The Karla's radio operator was a big gray-haired man from Odessa. His name was Aleksandr, and he spoke passable English. "It cost one hundred thousand dollar," he said proudly. "You know about radio?"
"A little . . . I used to be an air hostess." She had said "used to be" without forethought, and now she wondered whether that life really was gone. "I've seen the air crew using their radios. I know the basics."
"Really, this is four radios," Aleksandr explained. "One picks up the Stromberg beacon. One listens to Tyrin on Coparelli. One listens to Coparelli's regular wavelength. And this one wanders. Look."
He showed her a dial whose pointer moved around slowly. "It seeks a transmitter, stops when it finds one," Aleksandr said.
"That's incredible. Did you invent that?"
"I am an operator, not inventor, sadly."
"And you can broadcast on any of the sets, just by switching to TRANSMIT?"
"Yes, Morse code or speech. But of course, on this operation nobody uses speech."
"Did you have to go through long training to become a radio operator?"
"Not long. Learning Morse is easy. But to be a ship's radioman you must know how to repair the set." He lowered his voice. "And to be a KGB operator, you must go to spy school." He laughed, and Suza laughed with him, thinking: Come on, Tyrin; and then her wish was granted.
The message began, Aleksandr started writing and at the same time said to Suza, "Tyrin. Get Rostov, please."
Suza left the bridge reluctantly; she wanted to know what was in the message. She hurried to the mess, expecting to find Rostov there
drinking strong black coffee, but the room was empty. She went down another deck and made her way to his cabin. She knocked on the door.
His voice in Russian said something which might have meant come in.
She opened the door. Rostov stood there in his shorts, washing in a bowl.
"Tyrin's coming through," Suza said. She turned to leave.
"Suza."
She turned back. "What would you say if I surprised you in your underwear?"
"I'd say piss off," she said.
"Wait for me outside."
She closed the door, thinking: That's done it.
When he came out she said, "I'm sorry."
He gave a tight smile. "I should not have been so unprofessional. Let's go."
She followed him up to the radio room, which was immediately below the bridge in what should have been the captain's cabin.

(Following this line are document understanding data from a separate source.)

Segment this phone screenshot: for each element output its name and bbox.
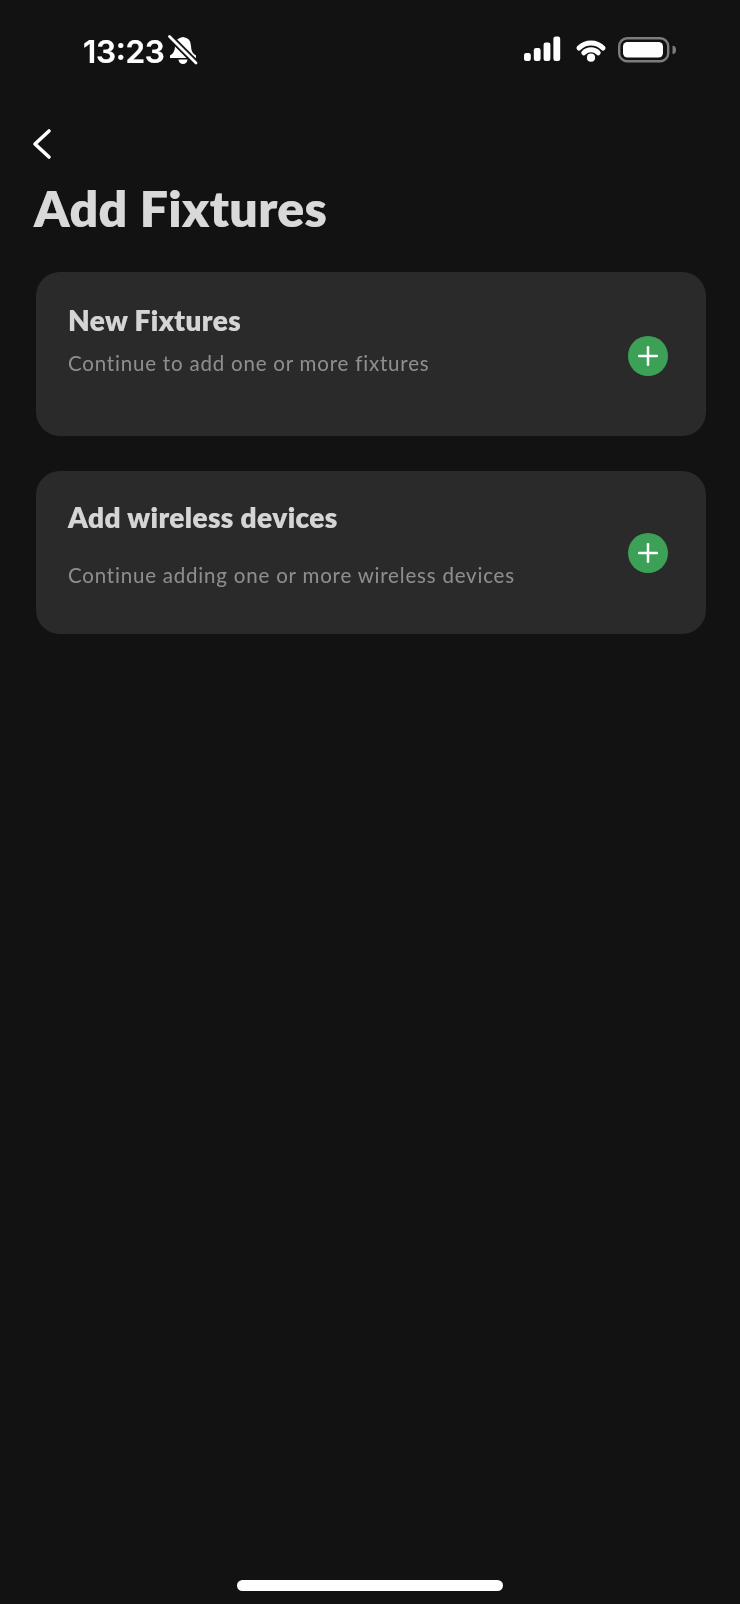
staticText: 13:23	[83, 32, 165, 70]
staticText: Add Fixtures	[34, 178, 328, 238]
button[interactable]	[628, 533, 668, 573]
staticText: Add wireless devices	[68, 500, 338, 534]
button[interactable]: New Fixtures	[36, 272, 706, 436]
button[interactable]	[14, 115, 70, 171]
staticText: Continue to add one or more fixtures	[68, 351, 430, 376]
button[interactable]: Add wireless devices	[36, 471, 706, 634]
button[interactable]	[628, 336, 668, 376]
staticText: Continue adding one or more wireless dev…	[68, 563, 515, 588]
staticText: New Fixtures	[68, 303, 242, 337]
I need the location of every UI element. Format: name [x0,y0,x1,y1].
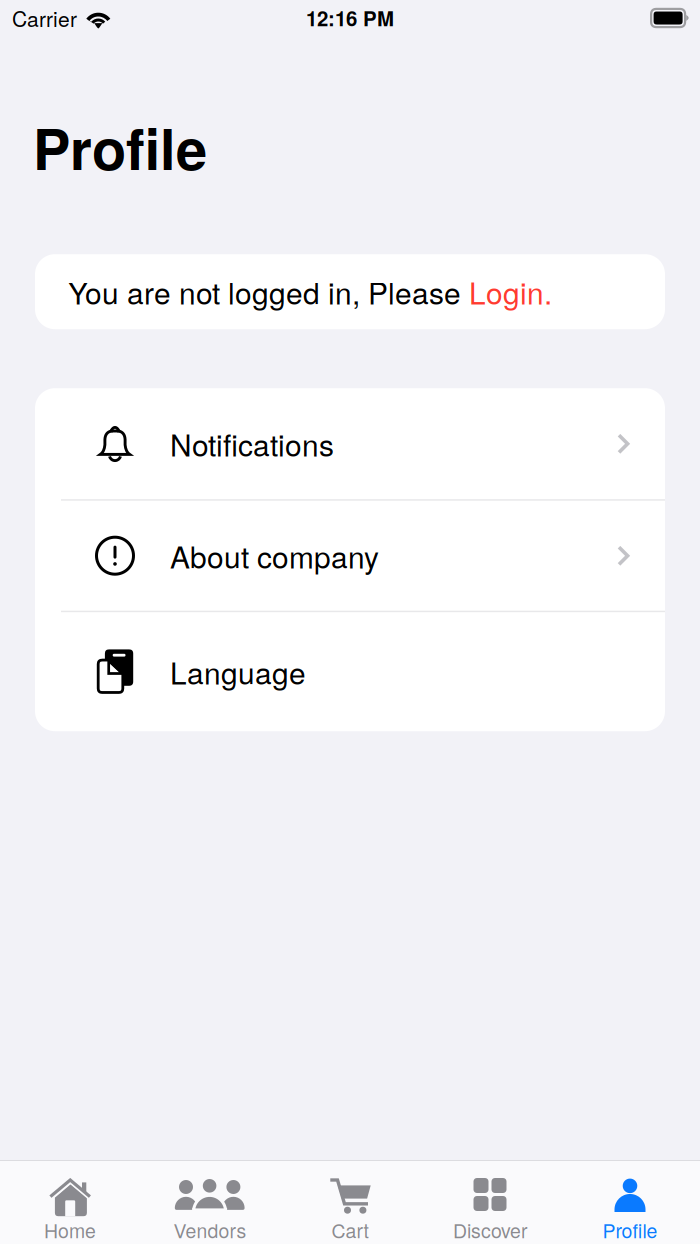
staticText: Cart [332,1216,368,1244]
staticText: Profile [33,107,207,187]
button[interactable]: Language [35,612,665,731]
staticText: Home [44,1216,96,1244]
staticText: Login. [469,270,552,313]
staticText: Notifications [170,422,334,465]
button[interactable]: About company [35,501,665,611]
staticText: Profile [602,1216,658,1244]
button[interactable]: Login. [469,270,552,313]
staticText: 12:16 PM [306,3,394,33]
staticText: Discover [453,1216,527,1244]
staticText: Vendors [174,1216,246,1244]
button[interactable]: Profile [560,1161,700,1244]
button[interactable]: Home [0,1161,140,1244]
staticText: Carrier [12,3,77,33]
staticText: About company [170,534,379,577]
button[interactable]: Notifications [35,388,665,499]
staticText: You are not logged in, Please [68,270,469,313]
button[interactable]: Vendors [140,1161,280,1244]
staticText: Language [170,650,306,693]
button[interactable]: Cart [280,1161,420,1244]
button[interactable]: Discover [420,1161,560,1244]
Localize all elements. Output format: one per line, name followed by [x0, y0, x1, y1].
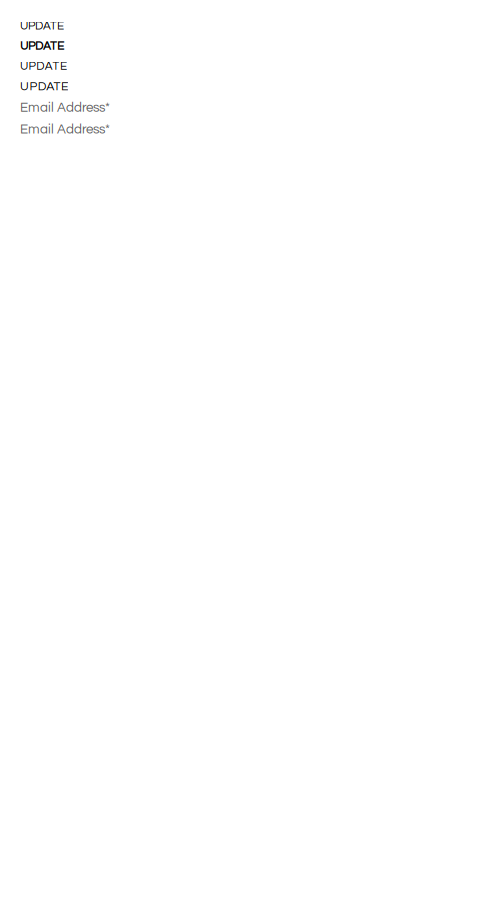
staticText: UPDATE — [20, 20, 64, 32]
staticText: Email Address* — [20, 101, 110, 115]
staticText: UPDATE — [20, 40, 64, 52]
staticText: UPDATE — [20, 80, 68, 93]
staticText: UPDATE — [20, 60, 67, 72]
staticText: Email Address* — [20, 123, 110, 136]
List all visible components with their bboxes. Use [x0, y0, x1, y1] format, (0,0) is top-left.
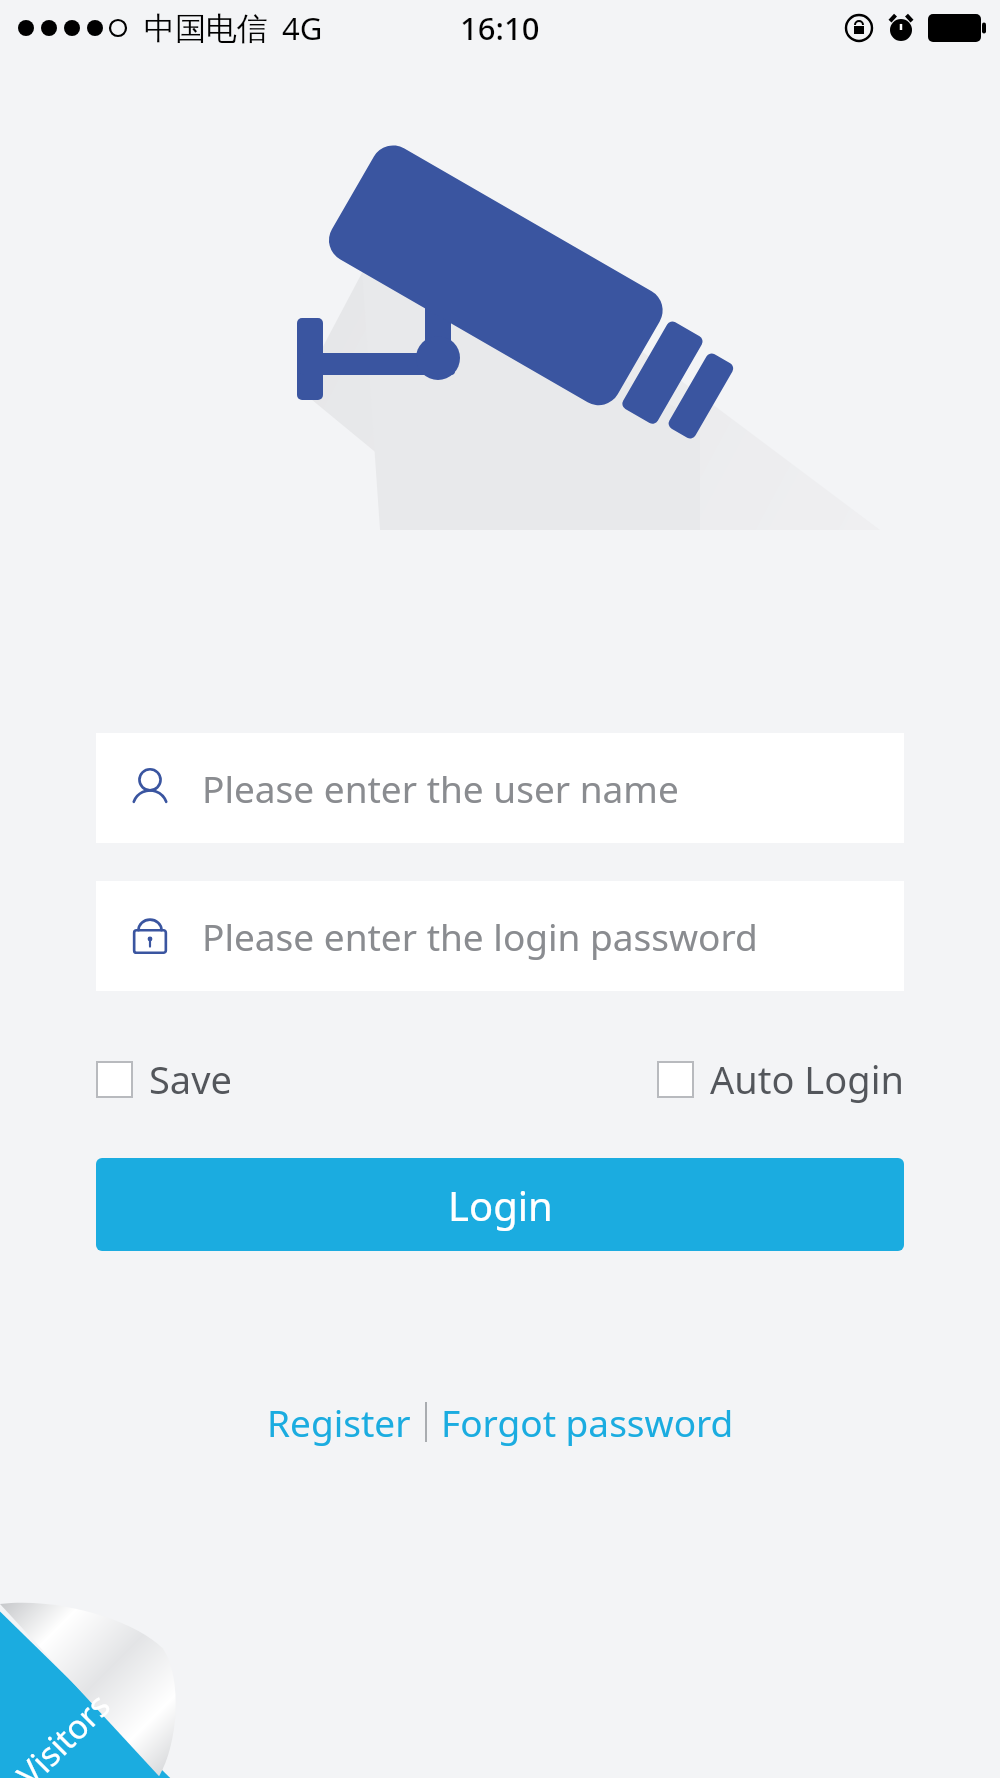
button[interactable]: Login — [96, 1158, 904, 1251]
staticText: Forgot password — [441, 1397, 734, 1447]
button[interactable]: Auto Login — [657, 1053, 904, 1105]
button[interactable]: Please enter the user name — [96, 733, 904, 843]
button[interactable]: Visitors — [0, 1593, 185, 1778]
staticText: Auto Login — [710, 1053, 904, 1105]
staticText: 4G — [282, 7, 323, 49]
staticText: Login — [448, 1178, 553, 1232]
staticText: Register — [267, 1397, 411, 1447]
staticText: Save — [149, 1053, 232, 1105]
staticText: 16:10 — [460, 7, 540, 49]
staticText: Please enter the user name — [202, 763, 679, 813]
button[interactable]: Please enter the login password — [96, 881, 904, 991]
staticText: Visitors — [7, 1683, 119, 1778]
button[interactable]: Forgot password — [427, 1391, 748, 1453]
staticText: 中国电信 — [144, 9, 268, 48]
button[interactable]: Save — [96, 1053, 232, 1105]
button[interactable]: Register — [253, 1391, 425, 1453]
staticText: Please enter the login password — [202, 911, 758, 961]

Because of the mass of extra equipment, Aleksandr had explained, it was not possible to put the radio operator adjacent to the bridge, as was customary. Suza had figured out for herself that this arrangement had the additional advantage of segregating the radio from the crew when the ship carried a mixture of ordinary seamen and KGB agents.
Aleksandr had transcribed Tyrin's signal. He handed it to Rostov, who read it in English. "Israelis have taken Coparelli. Stromberg alongside. Dickstein alive."
Suza went limp with relief. She had to sit down. She slumped into a chair.
No one noticed. Rostov was already composing his reply to Tyrin: "We will hit at six A.M. tomorrow."
The tide of relief went out for Suza and she thought: Oh, God, what do I do now?
Nat Dickstein stood in silence, wearing a borrowed seaman's cap, as the captain of the Stromberg read the words of the service for the dead, raising his voice against the noise of wind, rain and sea. One by one the canvas-wrapped bodies were tipped over the rail into the black water: Abbas, Sharrett, Porush, Gibli, Bader, Remez, and Jabotinsky. Seven of the twelve had died. Uranium was the most costly metal in the world.
There had been another funeral earlier. Four Fedayeen had been left alive--three wounded, one who had lost his nerve and hidden--and after they had been disarmed Dickstein had allowed them to bury their dead. Theirs had been a bigger funeral--they had dropped twenty-five bodies into the sea. They had hurried through their ceremony under the watchful eyes--and guns--of three surviving Israelis, who understood that this courtesy should be extended to the enemy but did not have to like it.